Wenn das Berufungsgericht in dieser Situation nach Offenlegung aller maßgeblichen Umstände und angemessener Gewährung rechtlichen Gehörs zu der Rechtsauffassung gelangt ist, das SG habe „konkludent” mit der Abweisung der verbundenen Klagen auch über Honorarkürzungen im Quartal 4/93 entschieden, ist das nicht zu beanstanden. Dasselbe gilt für die Entscheidung des LSG, trotz der gravierenden Fehler im sozialgerichtlichen Verfahren ≪fehlerhafte Behandlung des Klageantrags, Entscheidung über eine dem Gericht zum Zeitpunkt der mündlichen Verhandlung gar nicht vorliegende Klageschrift, fehlende Darstellungen der Abrechnungswerte des Klägers im Quartal 4/93 im Tatbestand des SG-Urteils≫ von der in seinem Ermessen stehenden Möglichkeit der Zurückverweisung an das SG gemäß § 159 Abs 1 SGG keinen Gebrauch zu machen, sondern in der Sache selbst abschließend zu entscheiden.
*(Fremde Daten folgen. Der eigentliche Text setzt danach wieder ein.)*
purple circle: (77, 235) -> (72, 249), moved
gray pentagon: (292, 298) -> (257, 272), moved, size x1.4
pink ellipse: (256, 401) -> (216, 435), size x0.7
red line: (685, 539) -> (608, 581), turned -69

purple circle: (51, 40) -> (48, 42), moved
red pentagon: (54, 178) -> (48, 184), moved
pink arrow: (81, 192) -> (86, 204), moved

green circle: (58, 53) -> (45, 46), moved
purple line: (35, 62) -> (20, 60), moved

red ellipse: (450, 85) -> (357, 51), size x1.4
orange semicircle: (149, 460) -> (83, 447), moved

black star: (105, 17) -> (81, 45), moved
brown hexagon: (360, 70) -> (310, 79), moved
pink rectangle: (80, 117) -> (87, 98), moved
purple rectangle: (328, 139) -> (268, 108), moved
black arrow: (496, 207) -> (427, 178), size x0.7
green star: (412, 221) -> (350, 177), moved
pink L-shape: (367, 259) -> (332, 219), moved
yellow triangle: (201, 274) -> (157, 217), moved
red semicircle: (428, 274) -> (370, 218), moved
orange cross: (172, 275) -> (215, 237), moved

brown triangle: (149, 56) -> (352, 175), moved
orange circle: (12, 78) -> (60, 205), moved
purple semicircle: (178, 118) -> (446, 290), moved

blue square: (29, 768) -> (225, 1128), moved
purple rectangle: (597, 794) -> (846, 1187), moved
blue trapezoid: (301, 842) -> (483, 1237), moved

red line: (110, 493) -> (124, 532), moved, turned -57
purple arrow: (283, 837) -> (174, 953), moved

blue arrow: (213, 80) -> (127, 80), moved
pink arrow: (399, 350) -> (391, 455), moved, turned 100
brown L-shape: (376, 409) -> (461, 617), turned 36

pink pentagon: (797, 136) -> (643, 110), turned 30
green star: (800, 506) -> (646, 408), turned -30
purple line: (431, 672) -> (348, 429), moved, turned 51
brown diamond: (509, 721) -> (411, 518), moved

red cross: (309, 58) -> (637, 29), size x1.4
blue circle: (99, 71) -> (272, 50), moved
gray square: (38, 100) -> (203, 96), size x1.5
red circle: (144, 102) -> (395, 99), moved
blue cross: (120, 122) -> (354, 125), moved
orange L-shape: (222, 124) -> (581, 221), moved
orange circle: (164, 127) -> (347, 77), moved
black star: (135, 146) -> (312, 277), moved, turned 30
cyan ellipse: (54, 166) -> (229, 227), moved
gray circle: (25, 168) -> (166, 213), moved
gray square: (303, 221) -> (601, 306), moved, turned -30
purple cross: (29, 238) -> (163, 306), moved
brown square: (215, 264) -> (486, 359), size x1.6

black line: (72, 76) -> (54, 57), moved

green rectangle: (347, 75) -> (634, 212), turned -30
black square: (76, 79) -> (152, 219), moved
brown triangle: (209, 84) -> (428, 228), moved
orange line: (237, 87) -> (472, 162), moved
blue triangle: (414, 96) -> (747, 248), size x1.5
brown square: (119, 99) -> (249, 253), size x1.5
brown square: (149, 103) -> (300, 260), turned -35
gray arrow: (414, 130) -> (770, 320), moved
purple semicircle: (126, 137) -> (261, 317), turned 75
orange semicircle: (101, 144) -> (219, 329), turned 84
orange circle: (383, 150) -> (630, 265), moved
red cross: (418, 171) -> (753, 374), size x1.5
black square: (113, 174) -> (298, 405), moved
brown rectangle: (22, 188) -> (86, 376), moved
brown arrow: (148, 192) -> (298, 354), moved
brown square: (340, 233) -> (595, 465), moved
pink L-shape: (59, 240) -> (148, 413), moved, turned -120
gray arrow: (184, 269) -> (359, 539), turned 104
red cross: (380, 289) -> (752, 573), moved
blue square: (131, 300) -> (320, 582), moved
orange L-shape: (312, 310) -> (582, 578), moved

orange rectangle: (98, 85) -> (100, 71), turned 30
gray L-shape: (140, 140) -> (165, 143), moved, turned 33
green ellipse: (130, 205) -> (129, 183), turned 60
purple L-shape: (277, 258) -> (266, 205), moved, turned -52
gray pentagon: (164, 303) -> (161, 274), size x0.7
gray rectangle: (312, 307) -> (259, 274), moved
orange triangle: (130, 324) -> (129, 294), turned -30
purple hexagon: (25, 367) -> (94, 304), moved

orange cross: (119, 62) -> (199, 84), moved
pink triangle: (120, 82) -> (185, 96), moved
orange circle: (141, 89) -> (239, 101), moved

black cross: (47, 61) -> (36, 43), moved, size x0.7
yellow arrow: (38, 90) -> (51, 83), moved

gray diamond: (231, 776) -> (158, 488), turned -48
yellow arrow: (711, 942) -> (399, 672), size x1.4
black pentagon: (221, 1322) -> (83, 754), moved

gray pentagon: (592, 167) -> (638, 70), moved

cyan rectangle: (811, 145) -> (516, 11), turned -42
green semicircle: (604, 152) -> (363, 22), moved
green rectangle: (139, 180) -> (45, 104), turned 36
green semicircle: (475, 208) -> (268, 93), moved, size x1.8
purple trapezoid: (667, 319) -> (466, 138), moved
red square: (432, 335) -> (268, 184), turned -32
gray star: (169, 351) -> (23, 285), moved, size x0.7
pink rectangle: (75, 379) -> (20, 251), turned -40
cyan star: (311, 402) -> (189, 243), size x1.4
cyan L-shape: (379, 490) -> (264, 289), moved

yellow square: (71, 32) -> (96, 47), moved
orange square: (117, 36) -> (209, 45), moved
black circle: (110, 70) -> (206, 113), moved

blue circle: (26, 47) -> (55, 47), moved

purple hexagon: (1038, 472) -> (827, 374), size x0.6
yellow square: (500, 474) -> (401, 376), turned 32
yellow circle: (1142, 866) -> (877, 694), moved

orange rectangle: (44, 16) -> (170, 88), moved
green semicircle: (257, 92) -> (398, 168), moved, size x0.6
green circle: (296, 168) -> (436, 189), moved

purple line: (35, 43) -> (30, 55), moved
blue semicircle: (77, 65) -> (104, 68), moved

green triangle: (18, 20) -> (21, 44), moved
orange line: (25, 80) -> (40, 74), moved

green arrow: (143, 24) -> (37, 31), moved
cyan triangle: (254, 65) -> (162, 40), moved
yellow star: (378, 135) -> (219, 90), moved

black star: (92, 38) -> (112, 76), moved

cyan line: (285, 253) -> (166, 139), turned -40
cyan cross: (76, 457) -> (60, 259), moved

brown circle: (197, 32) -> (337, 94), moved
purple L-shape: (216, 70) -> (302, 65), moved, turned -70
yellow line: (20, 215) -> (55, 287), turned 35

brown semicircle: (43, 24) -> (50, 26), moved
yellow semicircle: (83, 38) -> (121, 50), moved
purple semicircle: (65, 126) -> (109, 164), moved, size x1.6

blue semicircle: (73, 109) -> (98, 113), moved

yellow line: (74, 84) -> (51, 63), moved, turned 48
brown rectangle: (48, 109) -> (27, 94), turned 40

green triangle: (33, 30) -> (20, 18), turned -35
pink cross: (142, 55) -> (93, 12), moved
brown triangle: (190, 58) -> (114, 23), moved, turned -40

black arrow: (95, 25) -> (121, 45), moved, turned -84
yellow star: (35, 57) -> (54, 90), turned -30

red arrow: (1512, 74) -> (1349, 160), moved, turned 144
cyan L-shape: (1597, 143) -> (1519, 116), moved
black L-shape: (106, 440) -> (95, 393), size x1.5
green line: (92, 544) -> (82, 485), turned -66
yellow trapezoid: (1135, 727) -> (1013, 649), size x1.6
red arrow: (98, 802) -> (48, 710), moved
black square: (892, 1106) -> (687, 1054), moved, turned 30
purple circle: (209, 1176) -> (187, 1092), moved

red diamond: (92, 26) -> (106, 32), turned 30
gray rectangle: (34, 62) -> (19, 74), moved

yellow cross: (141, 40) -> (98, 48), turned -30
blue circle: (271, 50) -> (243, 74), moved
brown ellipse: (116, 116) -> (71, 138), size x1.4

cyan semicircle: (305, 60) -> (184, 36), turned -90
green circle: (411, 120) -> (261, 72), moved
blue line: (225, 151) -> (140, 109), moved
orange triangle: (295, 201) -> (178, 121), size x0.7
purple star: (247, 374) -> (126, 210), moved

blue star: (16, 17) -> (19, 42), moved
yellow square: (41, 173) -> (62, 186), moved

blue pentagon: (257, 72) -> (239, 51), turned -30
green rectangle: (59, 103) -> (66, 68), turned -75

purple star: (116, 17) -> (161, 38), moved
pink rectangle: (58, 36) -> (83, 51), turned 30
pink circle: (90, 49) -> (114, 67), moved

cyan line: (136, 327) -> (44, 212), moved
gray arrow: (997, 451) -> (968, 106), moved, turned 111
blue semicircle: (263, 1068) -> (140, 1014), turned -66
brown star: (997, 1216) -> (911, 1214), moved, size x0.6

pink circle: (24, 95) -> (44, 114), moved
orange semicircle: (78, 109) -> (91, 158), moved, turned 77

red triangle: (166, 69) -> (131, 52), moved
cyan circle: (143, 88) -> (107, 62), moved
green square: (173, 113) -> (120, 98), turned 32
Das berufungsgerichtliche Ermessen, ob der Rechtsstreit zurückverwiesen oder vom LSG selbst entschieden werden soll, ist auch bei Verfahrensfehlern des SG von erheblichem Gewicht nicht eingeschränkt, wie der Senat für den Sachverhalt der verspäteten Absetzung und Zustellung des sozialgerichtlichen Urteils entschieden hat (BSG SozR 3-1300 § 16 Nr 1 S 2 f). In dem Fall, daß Zweifel bestehen, ob das SG über einen Klageanspruch tatsächlich entschieden hat, ist keine andere Beurteilung angezeigt. Prozeßökonomischen Erwägungen, die bei der Ausübung des Ermessens im Rahmen des § 159 Abs 1 SGG zu beachten sind (vgl BSG aaO), sowie dem Interesse der Beteiligten an einer zeitnahen und endgültigen Erledigung des Rechtsstreits darf auch in dieser Konstellation vom LSG zulässigerweise der Vorrang vor dem mit der berufungsgerichtlichen Sachentscheidung verbundenen Verlust einer Instanz gegeben werden. Das ist insbesondere dann nicht ermessensfehlerhaft, wenn der Berufungsführer dem LSG nicht ausdrücklich zu erkennen gibt, daß er primär an einer – gegebenenfalls erneuten – Entscheidung durch das SG interessiert ist. Solange der Berufungsführer sich nicht in dieser Weise äußert, darf das Berufungsgericht annehmen, eine Sachentscheidung liege auch in dessen Interesse. Hier hat der Kläger erstmals im Verfahren der Nichtzulassungsbeschwerde den mit der Entscheidung des LSG zwangsläufig verbundenen Verlust der ersten Instanz für das Quartal 4/93 gerügt. Im Berufungsverfahren hatte er weder ausdrücklich noch konkludent durch eine interessengerechte Antragstellung – etwa die Kombination eines auf Zurückverweisung an das SG gerichteten Hauptantrages mit einem auf sachliche Entscheidung des LSG gerichteten Hilfsantrag – diesbezügliche Bedenken geltend gemacht.
Die Kostenentscheidung ergeht in entsprechender Anwendung des § 193 Abs 1 und 4 SGG.